* **Dataset entries**
+-------+
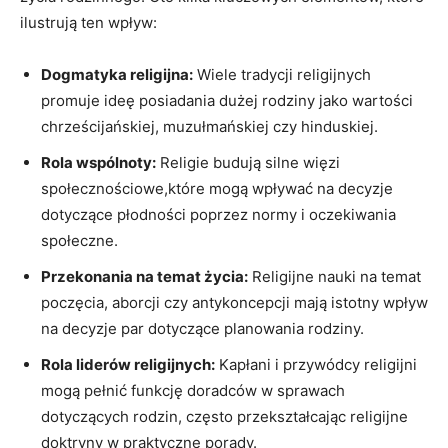
ilustrują ten wpływ:
Dogmatyka religijna:
Wiele tradycji⁣ religijnych
promuje ideę ⁤posiadania dużej rodziny jako wartości
chrześcijańskiej, muzułmańskiej czy hinduskiej.
Rola wspólnoty:
Religie budują silne więzi
społecznościowe,które mogą wpływać na ‍decyzje
dotyczące‌ płodności poprzez normy i oczekiwania
społeczne.
Przekonania na temat życia:
Religijne nauki​ na ‍temat
poczęcia, aborcji czy antykoncepcji mają istotny⁢ wpływ
na decyzje par dotyczące ⁣planowania rodziny.
Rola ‌liderów religijnych:
Kapłani i przywódcy religijni
mogą pełnić funkcję doradców w sprawach
dotyczących rodzin, często ⁤przekształcając religijne
doktryny w praktyczne porady.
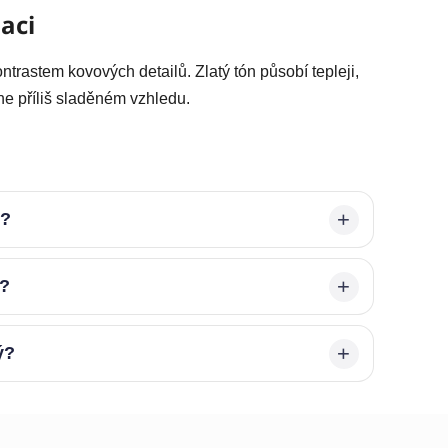
aci
trastem kovových detailů. Zlatý tón působí tepleji,
ne příliš sladěném vzhledu.
é?
ů?
ý?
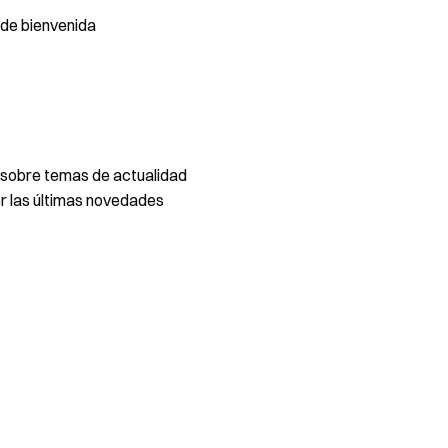
de bienvenida
 sobre temas de actualidad
 las últimas novedades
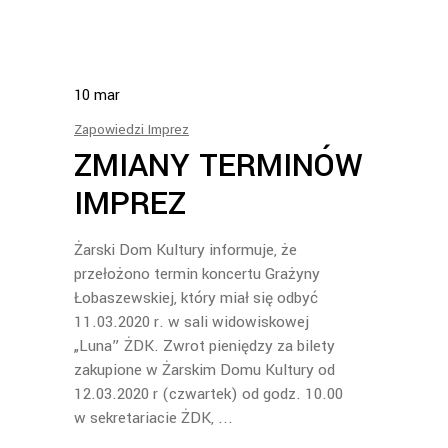
10
mar
Zapowiedzi Imprez
ZMIANY TERMINÓW
IMPREZ
Żarski Dom Kultury informuje, że
przełożono termin koncertu Grażyny
Łobaszewskiej, który miał się odbyć
11.03.2020 r. w sali widowiskowej
„Luna” ŻDK. Zwrot pieniędzy za bilety
zakupione w Żarskim Domu Kultury od
12.03.2020 r (czwartek) od godz. 10.00
w sekretariacie ŻDK,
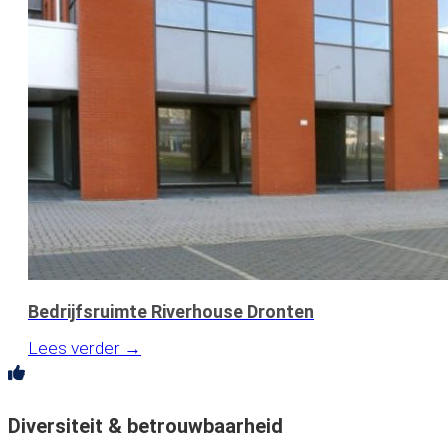
Bedrijfsruimte Riverhouse Dronten
Lees verder →
Diversiteit & betrouwbaarheid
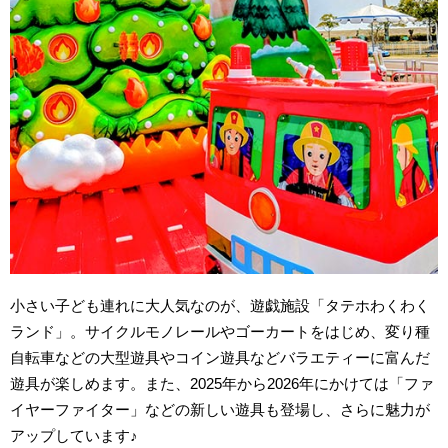
小さい子ども連れに大人気なのが、遊戯施設「タテホわくわく
ランド」。サイクルモノレールやゴーカートをはじめ、変り種
自転車などの大型遊具やコイン遊具などバラエティーに富んだ
遊具が楽しめます。また、2025年から2026年にかけては「ファ
イヤーファイター」などの新しい遊具も登場し、さらに魅力が
アップしています♪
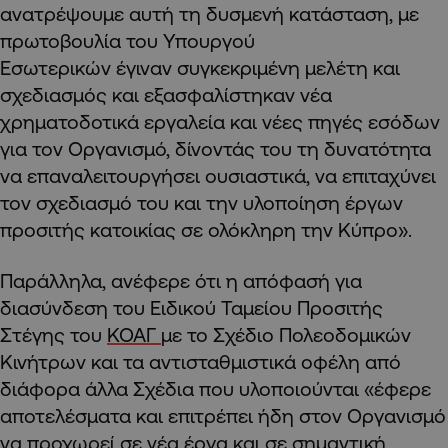
ανατρέψουμε αυτή τη δυσμενή κατάσταση, με
πρωτοβουλία του Υπουργού
Εσωτερικών έγιναν συγκεκριμένη μελέτη και
σχεδιασμός και εξασφαλίστηκαν νέα
χρηματοδοτικά εργαλεία και νέες πηγές εσόδων
για τον Οργανισμό, δίνοντάς του τη δυνατότητα
να επαναλειτουργήσει ουσιαστικά, να επιταχύνει
τον σχεδιασμό του και την υλοποίηση έργων
προσιτής κατοικίας σε ολόκληρη την Κύπρο».
Παράλληλα, ανέφερε ότι η απόφασή για
διασύνδεση του Ειδικού Ταμείου Προσιτής
Στέγης του
ΚΟΑΓ
με το Σχέδιο Πολεοδομικών
Κινήτρων και τα αντισταθμιστικά οφέλη από
διάφορα άλλα Σχέδια που υλοποιούνται «έφερε
αποτελέσματα και επιτρέπει ήδη στον Οργανισμό
να προχωρεί σε νέα έργα και σε σημαντική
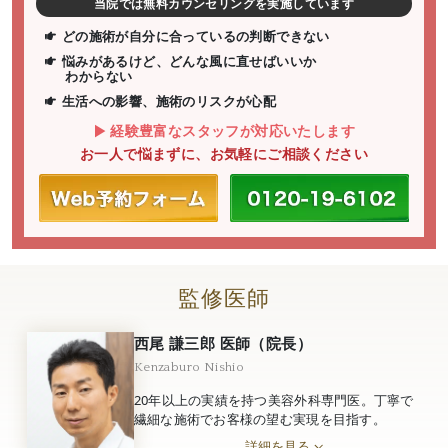
当院では無料カウンセリングを実施しています
どの施術が自分に合っているの判断できない
悩みがあるけど、どんな風に直せばいいか
わからない
生活への影響、施術のリスクが心配
経験豊富なスタッフが対応いたします
お一人で悩まずに、お気軽にご相談ください
監修医師
西尾 謙三郎 医師（院長）
Kenzaburo Nishio
20年以上の実績を持つ美容外科専門医。丁寧で
繊細な施術でお客様の望む実現を目指す。
詳細を見る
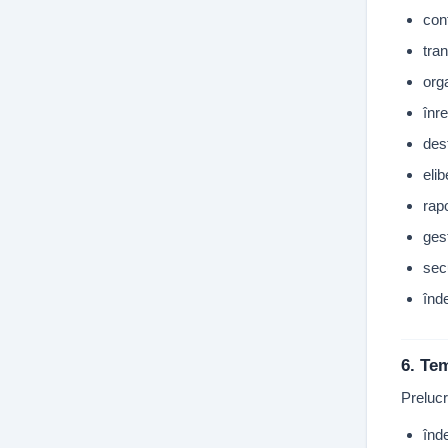
con
tra
orga
înre
des
eli
rapo
gest
secu
înde
6. Tem
Prelucr
înde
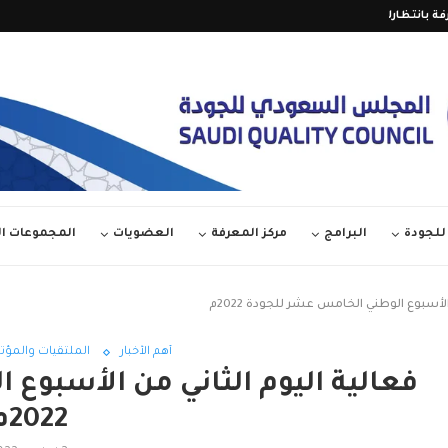
فة بانتظارك على قناة المجلس...
تمديد فترة المشاركة في الدور
لجودة
البرامج
مركز المعرفة
العضويات
المجموعات 
لأسبوع الوطني الخامس عشر للجودة 2022م
أهم الأخبار
الملتقيات والمؤ
فعالية اليوم الثاني من الأسبوع
2022م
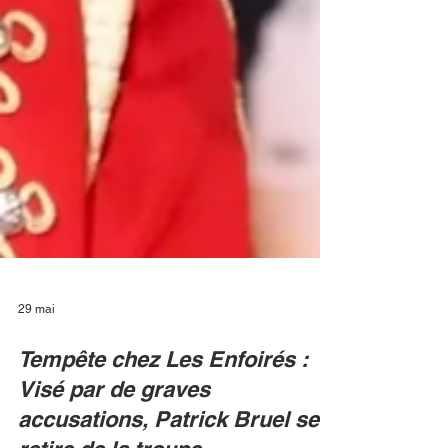
29 mai
Tempête chez Les Enfoirés :
Visé par de graves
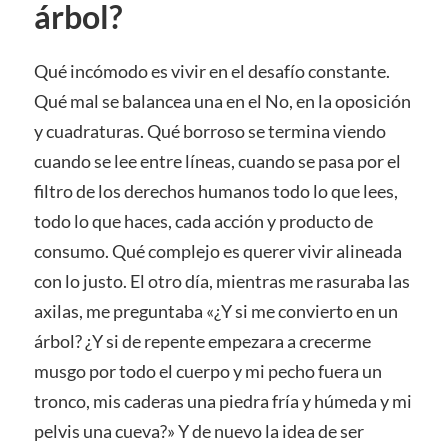
árbol?
Qué incómodo es vivir en el desafío constante.
Qué mal se balancea una en el No, en la oposición
y cuadraturas. Qué borroso se termina viendo
cuando se lee entre líneas, cuando se pasa por el
filtro de los derechos humanos todo lo que lees,
todo lo que haces, cada acción y producto de
consumo. Qué complejo es querer vivir alineada
con lo justo. El otro día, mientras me rasuraba las
axilas, me preguntaba «¿Y si me convierto en un
árbol? ¿Y si de repente empezara a crecerme
musgo por todo el cuerpo y mi pecho fuera un
tronco, mis caderas una piedra fría y húmeda y mi
pelvis una cueva?» Y de nuevo la idea de ser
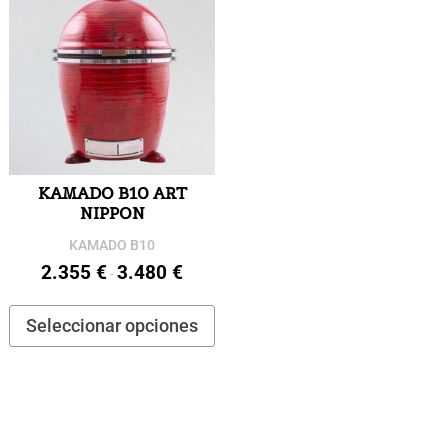
KAMADO B10 ART
NIPPON
KAMADO B10
2.355
€
3.480
€
Rango
-
de
Este
Seleccionar opciones
precios:
producto
desde
tiene
2.355 €
múltiples
hasta
variantes.
3.480 €
Las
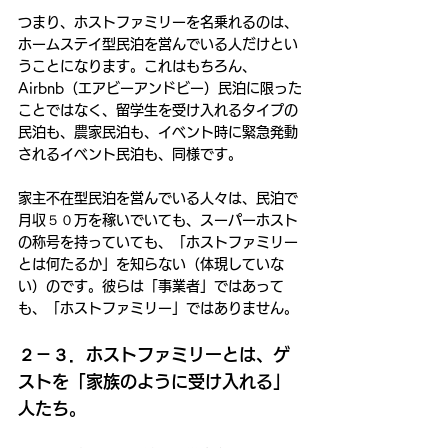
つまり、ホストファミリーを名乗れるのは、
ホームステイ型民泊を営んでいる人だけとい
うことになります。これはもちろん、
Airbnb（エアビーアンドビー）民泊に限った
ことではなく、留学生を受け入れるタイプの
民泊も、農家民泊も、イベント時に緊急発動
されるイベント民泊も、同様です。
家主不在型民泊を営んでいる人々は、民泊で
月収５０万を稼いでいても、スーパーホスト
の称号を持っていても、「ホストファミリー
とは何たるか」を知らない（体現していな
い）のです。彼らは「事業者」ではあって
も、「ホストファミリー」ではありません。
２－３．ホストファミリーとは、ゲ
ストを「家族のように受け入れる」
人たち。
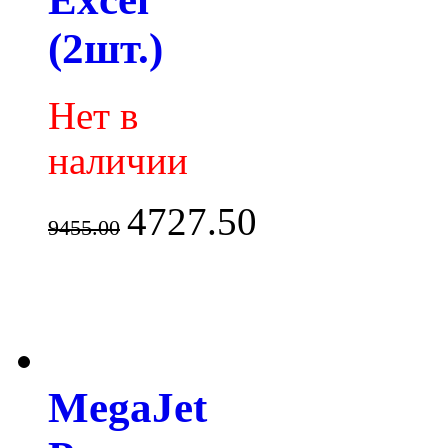
(2шт.)
Нет в
наличии
4727.50
9455.00
MegaJet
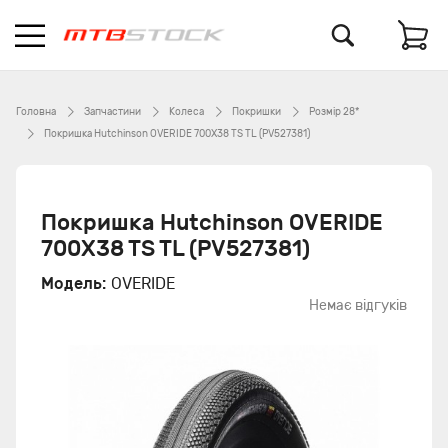
Головна
Запчастини
Колеса
Покришки
Розмір 28*
Покришка Hutchinson OVERIDE 700X38 TS TL (PV527381)
Покришка Hutchinson OVERIDE
700X38 TS TL (PV527381)
Модель:
OVERIDE
Немає відгуків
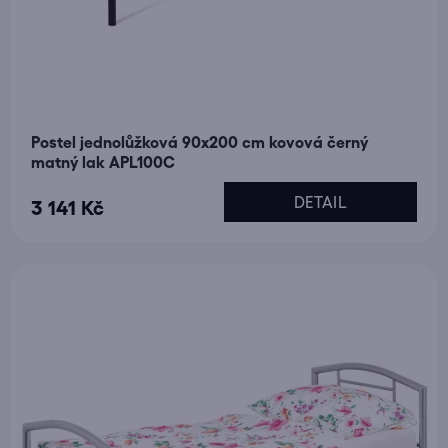
Postel jednolůžková 90x200 cm kovová černý
matný lak APL100C
DETAIL
3 141 Kč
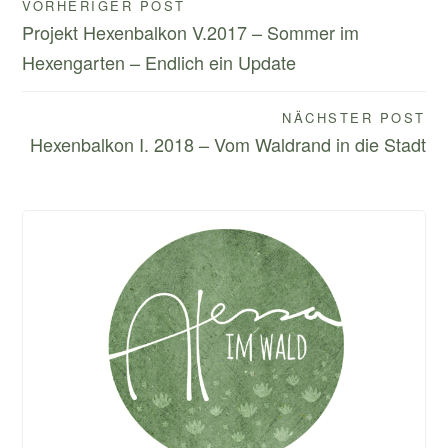
Beitragsnavigation
VORHERIGER POST
Projekt Hexenbalkon V.2017 – Sommer im
Hexengarten – Endlich ein Update
NÄCHSTER POST
Hexenbalkon I. 2018 – Vom Waldrand in die Stadt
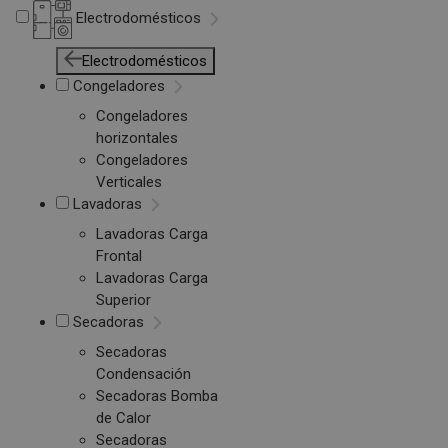
Electrodomésticos
Electrodomésticos
Congeladores
Congeladores
horizontales
Congeladores
Verticales
Lavadoras
Lavadoras Carga
Frontal
Lavadoras Carga
Superior
Secadoras
Secadoras
Condensación
Secadoras Bomba
de Calor
Secadoras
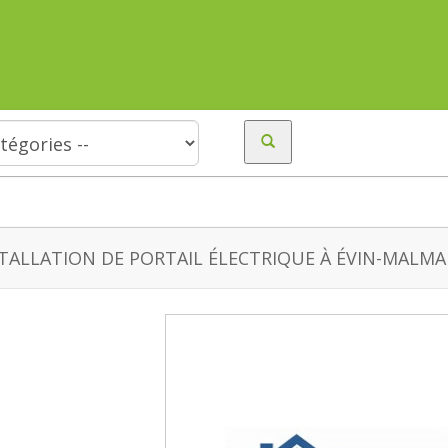
TALLATION DE PORTAIL ÉLECTRIQUE À ÉVIN-MALMA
+-------+
* **INSTRUCTIONS TO FOLLOW**
Among the entries above, locate the line with "doktryny w praktyczne porady." and the line with "pieniędzy za bilety". Give those two lines and all lines between them again, exactly, leaving out the pictures.

* **YOUR RESPONSE**
doktryny w praktyczne porady.
aci
trastem kovových detailů. Zlatý tón působí tepleji,
ne příliš sladěném vzhledu.
é?
ů?
ý?
de bienvenida
 sobre temas de actualidad
 las últimas novedades
10
mar
Zapowiedzi Imprez
ZMIANY TERMINÓW
IMPREZ
Żarski Dom Kultury informuje, że
przełożono termin koncertu Grażyny
Łobaszewskiej, który miał się odbyć
11.03.2020 r. w sali widowiskowej
„Luna” ŻDK. Zwrot pieniędzy za bilety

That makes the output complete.